**Brief:** Please quote exactly the lines below from the line containing "Mechanizmy wywrotu" to the line containing "Silniki jednofazowe", both lines included, and nothing else.

**Data for review:**
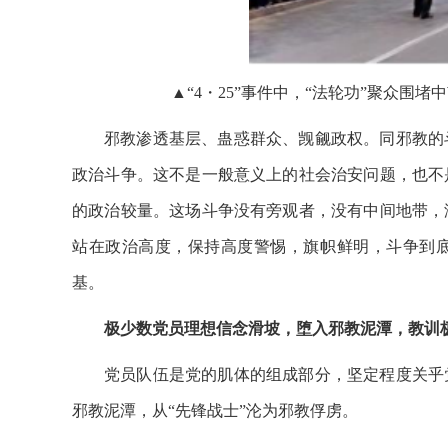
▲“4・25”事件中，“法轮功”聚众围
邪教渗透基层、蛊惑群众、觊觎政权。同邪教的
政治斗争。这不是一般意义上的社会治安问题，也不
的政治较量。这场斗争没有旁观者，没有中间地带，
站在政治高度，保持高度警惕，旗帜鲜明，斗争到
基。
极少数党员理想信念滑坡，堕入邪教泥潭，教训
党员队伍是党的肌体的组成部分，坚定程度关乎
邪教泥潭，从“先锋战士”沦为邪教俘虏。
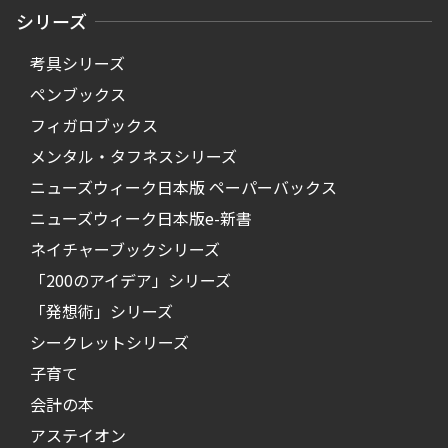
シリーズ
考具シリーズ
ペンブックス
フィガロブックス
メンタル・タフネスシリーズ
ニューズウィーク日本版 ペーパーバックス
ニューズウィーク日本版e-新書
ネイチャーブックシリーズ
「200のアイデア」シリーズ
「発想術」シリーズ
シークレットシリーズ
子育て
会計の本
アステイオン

* * *

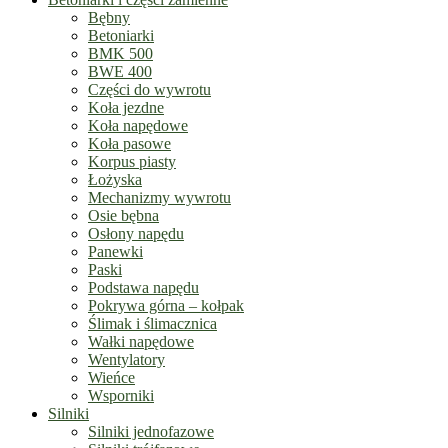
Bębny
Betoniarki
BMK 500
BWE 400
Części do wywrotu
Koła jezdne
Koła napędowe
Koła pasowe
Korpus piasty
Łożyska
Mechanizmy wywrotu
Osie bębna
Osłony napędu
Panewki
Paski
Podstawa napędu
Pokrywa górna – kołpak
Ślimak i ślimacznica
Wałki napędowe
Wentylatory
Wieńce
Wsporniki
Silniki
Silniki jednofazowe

--

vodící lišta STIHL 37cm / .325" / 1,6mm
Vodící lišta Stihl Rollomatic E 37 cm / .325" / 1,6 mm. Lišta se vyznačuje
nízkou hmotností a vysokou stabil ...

**Solution below:**
Mechanizmy wywrotu
Osie bębna
Osłony napędu
Panewki
Paski
Podstawa napędu
Pokrywa górna – kołpak
Ślimak i ślimacznica
Wałki napędowe
Wentylatory
Wieńce
Wsporniki
Silniki
Silniki jednofazowe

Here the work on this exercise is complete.